§ **WHAT YOU HAVE TO DO**
Check each line of the material below for the string "that" and reply with how many have it, nothing more.

§ **EXERCISE INPUT**
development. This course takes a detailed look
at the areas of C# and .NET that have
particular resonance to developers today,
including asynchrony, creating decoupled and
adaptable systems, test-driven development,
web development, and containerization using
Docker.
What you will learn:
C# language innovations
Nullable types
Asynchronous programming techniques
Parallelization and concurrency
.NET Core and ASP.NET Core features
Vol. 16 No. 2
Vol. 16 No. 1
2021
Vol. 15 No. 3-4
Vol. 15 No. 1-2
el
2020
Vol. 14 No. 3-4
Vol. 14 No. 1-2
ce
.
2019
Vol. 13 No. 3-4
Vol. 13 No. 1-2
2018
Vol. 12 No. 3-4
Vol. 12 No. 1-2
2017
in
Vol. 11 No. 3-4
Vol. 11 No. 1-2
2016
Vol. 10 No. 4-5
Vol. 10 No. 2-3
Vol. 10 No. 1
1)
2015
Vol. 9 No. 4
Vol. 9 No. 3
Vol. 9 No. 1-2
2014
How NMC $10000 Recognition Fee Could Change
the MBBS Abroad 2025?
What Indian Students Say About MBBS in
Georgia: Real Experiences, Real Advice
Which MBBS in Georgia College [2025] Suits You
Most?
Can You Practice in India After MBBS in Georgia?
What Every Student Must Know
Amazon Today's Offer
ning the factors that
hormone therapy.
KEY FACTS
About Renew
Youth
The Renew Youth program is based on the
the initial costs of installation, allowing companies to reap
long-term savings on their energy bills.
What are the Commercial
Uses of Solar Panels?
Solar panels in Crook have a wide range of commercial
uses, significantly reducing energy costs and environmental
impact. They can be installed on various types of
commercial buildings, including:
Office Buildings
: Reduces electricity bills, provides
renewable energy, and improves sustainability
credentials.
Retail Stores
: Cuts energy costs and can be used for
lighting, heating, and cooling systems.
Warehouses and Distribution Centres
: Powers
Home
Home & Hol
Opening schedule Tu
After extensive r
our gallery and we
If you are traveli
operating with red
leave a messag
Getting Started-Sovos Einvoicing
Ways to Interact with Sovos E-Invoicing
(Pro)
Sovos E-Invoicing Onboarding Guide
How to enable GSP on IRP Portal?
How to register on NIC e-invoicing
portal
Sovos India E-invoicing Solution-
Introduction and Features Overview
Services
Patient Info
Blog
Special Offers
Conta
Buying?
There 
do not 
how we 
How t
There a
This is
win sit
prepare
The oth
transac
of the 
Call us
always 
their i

§ **PROBLEM SOLUTION**
2